「シベリアの理髪師」 ―ミハルコフの癒し

|ロシア

映画「シベリアの理髪師」が遅ればせながら日本でも公開された。ロシアで一般公開されたときには、ちょっとしたブームを巻き起こした。これほど美しい映像と迫力あるドルビーサウンドはロシア映画史上初めてだろう。

19世紀末のモスクワ。士官学校生徒トルストイ青年とアメリカから来た魅力的な女性ジェーンの恋愛を軸に物語が展開する。シベリア森林資源開発プロジェクトというサブストーリーもある。

帝政時代のモスクワの町の様子や、貴族の屋敷のインテリア、衣装、マナー、話しぶりなどが存分に楽しめる。氷結したノボデビチー修道院裏の池に作ったオープンセットで繰り広げられるマースレニッツァ祭りの狂騒は、理屈抜きに笑える。

だが、映画の本当のメッセージは、ロシア気質そのものにある。不可解で、ときには野蛮にすら見えるロシア人の振る舞い。

ロシア人は、自らの欠点を小話などで、時に皮肉に、時に屈託なく笑い飛ばすだけのユーモアと余裕をもっている民族だ。しかし、その反面では、人には後進性とあざけられようと、「ロシア精神」は、物質主義的なアメリカ文明などより、ずっと人間的であるだけでなく、長い目でみればむしろ優れており、より強いのだとひそかに信じてもいるらしい。この映画はまさにそのことをロシア人に思い起こさせるために作られたのだろう。日本の流行語で言えば、「癒し系」の作品ということになろうか。ミハルコフ監督のその訴えは、異国人の私などでもふっと引き込まれそうになるほど迫力がある。

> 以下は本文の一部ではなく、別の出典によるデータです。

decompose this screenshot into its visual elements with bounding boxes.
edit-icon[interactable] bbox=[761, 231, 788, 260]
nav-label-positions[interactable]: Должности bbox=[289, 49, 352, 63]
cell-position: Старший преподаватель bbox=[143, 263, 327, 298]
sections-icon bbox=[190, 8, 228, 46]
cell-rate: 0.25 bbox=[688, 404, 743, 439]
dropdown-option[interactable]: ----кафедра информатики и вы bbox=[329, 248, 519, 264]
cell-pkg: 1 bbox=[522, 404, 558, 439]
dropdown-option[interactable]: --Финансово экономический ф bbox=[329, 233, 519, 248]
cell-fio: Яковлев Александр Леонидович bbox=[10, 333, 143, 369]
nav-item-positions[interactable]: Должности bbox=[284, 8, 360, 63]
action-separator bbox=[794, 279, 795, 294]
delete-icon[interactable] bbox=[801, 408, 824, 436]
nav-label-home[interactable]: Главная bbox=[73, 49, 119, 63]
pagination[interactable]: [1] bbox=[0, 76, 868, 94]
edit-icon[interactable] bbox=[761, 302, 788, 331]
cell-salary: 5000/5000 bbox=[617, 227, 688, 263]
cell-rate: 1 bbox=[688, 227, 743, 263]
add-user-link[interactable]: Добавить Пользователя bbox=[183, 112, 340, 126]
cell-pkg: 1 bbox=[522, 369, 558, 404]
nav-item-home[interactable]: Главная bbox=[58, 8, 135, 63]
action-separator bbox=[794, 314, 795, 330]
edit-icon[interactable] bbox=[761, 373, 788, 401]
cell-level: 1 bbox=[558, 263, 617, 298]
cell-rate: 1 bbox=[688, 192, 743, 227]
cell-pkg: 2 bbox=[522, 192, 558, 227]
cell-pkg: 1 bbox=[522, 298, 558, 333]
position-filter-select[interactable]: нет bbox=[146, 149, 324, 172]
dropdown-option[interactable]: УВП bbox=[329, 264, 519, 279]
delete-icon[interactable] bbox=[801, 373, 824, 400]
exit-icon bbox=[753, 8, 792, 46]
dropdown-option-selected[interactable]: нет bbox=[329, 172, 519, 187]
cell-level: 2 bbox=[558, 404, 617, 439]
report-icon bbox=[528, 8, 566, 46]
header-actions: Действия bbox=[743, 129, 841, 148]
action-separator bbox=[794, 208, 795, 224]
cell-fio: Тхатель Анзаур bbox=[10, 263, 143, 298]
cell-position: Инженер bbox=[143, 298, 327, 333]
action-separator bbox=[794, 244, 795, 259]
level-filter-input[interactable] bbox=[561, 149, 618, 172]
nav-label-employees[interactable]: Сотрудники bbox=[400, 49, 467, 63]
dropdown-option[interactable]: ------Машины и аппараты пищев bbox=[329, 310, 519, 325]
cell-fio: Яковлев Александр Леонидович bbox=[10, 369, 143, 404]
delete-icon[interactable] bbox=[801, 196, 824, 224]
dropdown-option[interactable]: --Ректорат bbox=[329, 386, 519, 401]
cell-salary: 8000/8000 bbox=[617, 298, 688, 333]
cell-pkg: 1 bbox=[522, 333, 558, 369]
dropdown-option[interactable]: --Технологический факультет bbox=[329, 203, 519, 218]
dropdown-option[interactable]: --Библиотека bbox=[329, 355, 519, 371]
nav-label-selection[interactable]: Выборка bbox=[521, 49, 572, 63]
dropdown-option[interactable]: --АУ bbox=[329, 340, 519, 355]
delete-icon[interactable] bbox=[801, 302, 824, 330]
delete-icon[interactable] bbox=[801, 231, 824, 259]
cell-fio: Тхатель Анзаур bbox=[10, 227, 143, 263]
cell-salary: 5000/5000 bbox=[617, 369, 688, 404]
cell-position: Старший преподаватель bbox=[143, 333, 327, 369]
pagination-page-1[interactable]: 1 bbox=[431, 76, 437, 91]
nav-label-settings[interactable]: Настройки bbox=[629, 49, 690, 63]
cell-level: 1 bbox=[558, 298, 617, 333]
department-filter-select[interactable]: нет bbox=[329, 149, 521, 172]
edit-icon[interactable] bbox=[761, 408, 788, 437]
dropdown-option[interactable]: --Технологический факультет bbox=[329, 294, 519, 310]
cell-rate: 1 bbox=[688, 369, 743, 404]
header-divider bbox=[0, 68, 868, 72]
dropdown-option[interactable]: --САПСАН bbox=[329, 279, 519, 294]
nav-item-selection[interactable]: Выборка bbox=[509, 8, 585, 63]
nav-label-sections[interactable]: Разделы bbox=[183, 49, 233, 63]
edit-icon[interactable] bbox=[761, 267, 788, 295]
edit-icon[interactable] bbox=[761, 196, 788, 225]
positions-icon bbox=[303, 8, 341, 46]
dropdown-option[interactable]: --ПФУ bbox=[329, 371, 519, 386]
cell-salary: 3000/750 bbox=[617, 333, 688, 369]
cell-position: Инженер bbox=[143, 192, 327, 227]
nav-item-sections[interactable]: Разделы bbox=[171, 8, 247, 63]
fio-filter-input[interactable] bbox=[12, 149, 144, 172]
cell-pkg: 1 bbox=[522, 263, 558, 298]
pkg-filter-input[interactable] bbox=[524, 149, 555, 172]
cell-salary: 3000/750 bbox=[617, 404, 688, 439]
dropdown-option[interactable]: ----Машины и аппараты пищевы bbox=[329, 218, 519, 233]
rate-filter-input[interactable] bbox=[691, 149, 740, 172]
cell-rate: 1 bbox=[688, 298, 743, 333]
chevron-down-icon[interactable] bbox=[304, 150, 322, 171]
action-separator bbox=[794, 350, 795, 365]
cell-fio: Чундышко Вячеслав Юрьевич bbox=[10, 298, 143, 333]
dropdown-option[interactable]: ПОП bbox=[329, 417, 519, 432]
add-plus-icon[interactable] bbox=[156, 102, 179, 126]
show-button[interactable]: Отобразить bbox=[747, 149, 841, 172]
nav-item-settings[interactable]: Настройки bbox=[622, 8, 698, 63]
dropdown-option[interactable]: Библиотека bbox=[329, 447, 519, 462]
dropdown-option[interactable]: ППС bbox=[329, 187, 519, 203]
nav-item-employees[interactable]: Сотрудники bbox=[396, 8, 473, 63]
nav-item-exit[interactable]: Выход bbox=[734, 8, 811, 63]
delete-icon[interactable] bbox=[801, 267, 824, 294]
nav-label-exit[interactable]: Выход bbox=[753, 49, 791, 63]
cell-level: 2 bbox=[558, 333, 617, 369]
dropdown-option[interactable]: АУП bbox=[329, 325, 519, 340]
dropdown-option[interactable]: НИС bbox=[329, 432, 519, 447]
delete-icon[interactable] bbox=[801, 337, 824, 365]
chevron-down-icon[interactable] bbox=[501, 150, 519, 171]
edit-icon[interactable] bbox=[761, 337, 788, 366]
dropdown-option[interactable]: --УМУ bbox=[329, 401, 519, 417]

自己陶酔、といってしまえばそれまでだが、このメッセージが今のこの時代状況の中で、ロシア人に自己愛と自信を呼び戻していることを知らなければならない。ロシアの若い友人は、この映画を劇場で見、ビデオで繰り返し見て、そのたびに涙が止まらなかった、と私に書いてきた。

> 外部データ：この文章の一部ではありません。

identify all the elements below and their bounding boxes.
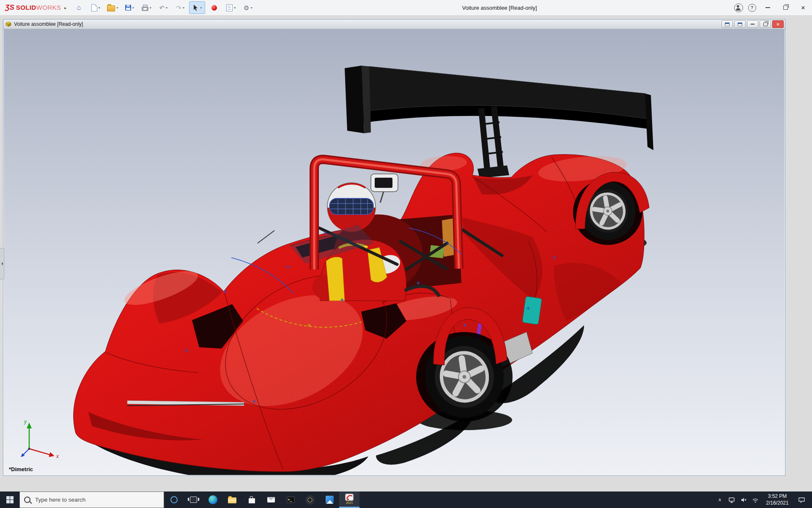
hidden-icons-button[interactable]: ∧: [714, 491, 726, 508]
redo-button[interactable]: ↷ ▾: [172, 1, 188, 14]
taskbar-solidworks-button[interactable]: 2021: [339, 491, 359, 508]
app-close-button[interactable]: ✕: [794, 0, 812, 15]
taskbar-clock[interactable]: 3:52 PM 2/16/2021: [761, 493, 793, 506]
dropdown-caret[interactable]: ▾: [166, 6, 167, 10]
restore-icon: [763, 22, 768, 26]
doc-tile-button-2[interactable]: [734, 20, 746, 28]
document-titlebar[interactable]: Voiture assomblee [Read-only] ✕: [3, 19, 785, 29]
document-properties-icon: [226, 4, 233, 11]
home-icon: ⌂: [77, 4, 81, 11]
document-title: Voiture assomblee [Read-only]: [14, 21, 83, 27]
windows-taskbar: >_ 2021 ∧: [0, 491, 812, 508]
terminal-icon: >_: [287, 497, 295, 503]
clock-date: 2/16/2021: [761, 500, 793, 507]
taskbar-edge-button[interactable]: [203, 491, 222, 508]
home-button[interactable]: ⌂: [71, 1, 87, 14]
select-cursor-icon: [192, 4, 199, 11]
open-button[interactable]: ▾: [104, 1, 121, 14]
taskbar-terminal-button[interactable]: >_: [281, 491, 300, 508]
select-tool-button[interactable]: ▾: [189, 1, 205, 14]
doc-close-button[interactable]: ✕: [772, 20, 784, 28]
x-axis-label: x: [56, 453, 59, 459]
menu-flyout-arrow[interactable]: ▸: [63, 6, 71, 10]
taskbar-media-button[interactable]: [300, 491, 320, 508]
media-player-icon: [306, 496, 314, 504]
help-button[interactable]: ?: [745, 0, 759, 15]
graphics-viewport[interactable]: x y *Dimetric: [4, 29, 785, 475]
options-button[interactable]: ⚙ ▾: [240, 1, 256, 14]
search-input[interactable]: [34, 496, 159, 503]
file-explorer-icon: [228, 497, 236, 503]
dropdown-caret[interactable]: ▾: [234, 6, 236, 10]
windows-logo-icon: [6, 496, 14, 503]
document-window: Voiture assomblee [Read-only] ✕: [3, 19, 785, 476]
network-tray-button[interactable]: [749, 491, 761, 508]
dropdown-caret[interactable]: ▾: [251, 6, 252, 10]
account-button[interactable]: [732, 0, 745, 15]
task-view-button[interactable]: [184, 491, 203, 508]
dassault-logo-mark: ƷS: [5, 3, 14, 12]
help-icon: ?: [748, 4, 756, 12]
taskbar-search-box[interactable]: [19, 491, 164, 508]
undo-button[interactable]: ↶ ▾: [155, 1, 171, 14]
taskbar-store-button[interactable]: [242, 491, 261, 508]
restore-icon: [783, 6, 788, 10]
doc-tile-button-1[interactable]: [721, 20, 733, 28]
cortana-button[interactable]: [164, 491, 184, 508]
taskbar-photos-button[interactable]: [320, 491, 339, 508]
wing-supports: [477, 106, 509, 178]
tile-window-icon: [738, 22, 742, 26]
document-properties-button[interactable]: ▾: [223, 1, 239, 14]
quick-access-toolbar: ⌂ ▾ ▾ ▾ ▾ ↶ ▾ ↷: [71, 1, 256, 14]
xpress-sphere-button[interactable]: [206, 1, 222, 14]
assembly-document-icon: [5, 21, 11, 27]
open-folder-icon: [107, 6, 115, 11]
new-document-icon: [91, 4, 97, 11]
start-button[interactable]: [0, 491, 19, 508]
dropdown-caret[interactable]: ▾: [183, 6, 184, 10]
dropdown-caret[interactable]: ▾: [116, 6, 118, 10]
photos-icon: [326, 496, 334, 504]
doc-minimize-button[interactable]: [747, 20, 758, 28]
app-minimize-button[interactable]: [759, 0, 776, 15]
solidworks-app-icon: [345, 494, 354, 501]
print-icon: [142, 7, 148, 11]
app-client-area: Voiture assomblee [Read-only] ✕: [0, 15, 812, 491]
app-restore-button[interactable]: [776, 0, 794, 15]
titlebar-right-controls: ? ✕: [732, 0, 812, 15]
collapsed-panel-handle[interactable]: [0, 248, 4, 279]
rear-view-mirror[interactable]: [371, 174, 398, 203]
dropdown-caret[interactable]: ▾: [150, 6, 151, 10]
brand-solid: SOLID: [16, 4, 36, 11]
taskbar-mail-button[interactable]: [261, 491, 281, 508]
taskbar-file-explorer-button[interactable]: [222, 491, 242, 508]
volume-tray-button[interactable]: [738, 491, 749, 508]
document-window-buttons: ✕: [720, 20, 784, 28]
display-tray-button[interactable]: [726, 491, 738, 508]
orientation-triad[interactable]: x y: [15, 416, 61, 462]
speaker-icon: [740, 497, 747, 503]
print-button[interactable]: ▾: [138, 1, 154, 14]
new-document-button[interactable]: ▾: [88, 1, 104, 14]
action-center-button[interactable]: [793, 491, 809, 508]
app-titlebar: ƷS SOLID WORKS ▸ ⌂ ▾ ▾ ▾ ▾: [0, 0, 812, 16]
display-icon: [728, 497, 735, 503]
save-button[interactable]: ▾: [121, 1, 137, 14]
mail-icon: [267, 497, 275, 502]
chevron-up-icon: ∧: [718, 497, 721, 502]
user-account-icon: [734, 3, 743, 12]
dropdown-caret[interactable]: ▾: [99, 6, 100, 10]
car-assembly-model[interactable]: [4, 29, 785, 475]
helmet-visor: [329, 199, 373, 215]
app-window-title: Voiture assomblee [Read-only]: [462, 5, 537, 11]
harness-strap: [326, 257, 345, 301]
task-view-icon: [190, 497, 197, 503]
solidworks-version-badge: 2021: [346, 501, 353, 505]
side-window-opening[interactable]: [522, 296, 542, 325]
brand-works: WORKS: [36, 4, 61, 11]
action-center-icon: [798, 497, 805, 503]
dropdown-caret[interactable]: ▾: [132, 6, 134, 10]
close-icon: ✕: [801, 5, 806, 11]
doc-restore-button[interactable]: [760, 20, 771, 28]
dropdown-caret[interactable]: ▾: [200, 6, 202, 10]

改革の10余年がどれほど深くロシア人の心を傷つけてきたかを、私たちは頭でだけでなく、心でも感じとらなければならない。そうでないと、警察国家への逆行かと思わせるプーチンの「維新」が、国民に強く支持されている事情が理解できない。ただ、このような自己愛は、一方誤ると、権力者による心理操作に使われそうな危惧を感じさせる面がなくもない。

ともかく一見の価値はある。ぜひ、お勧めしたい。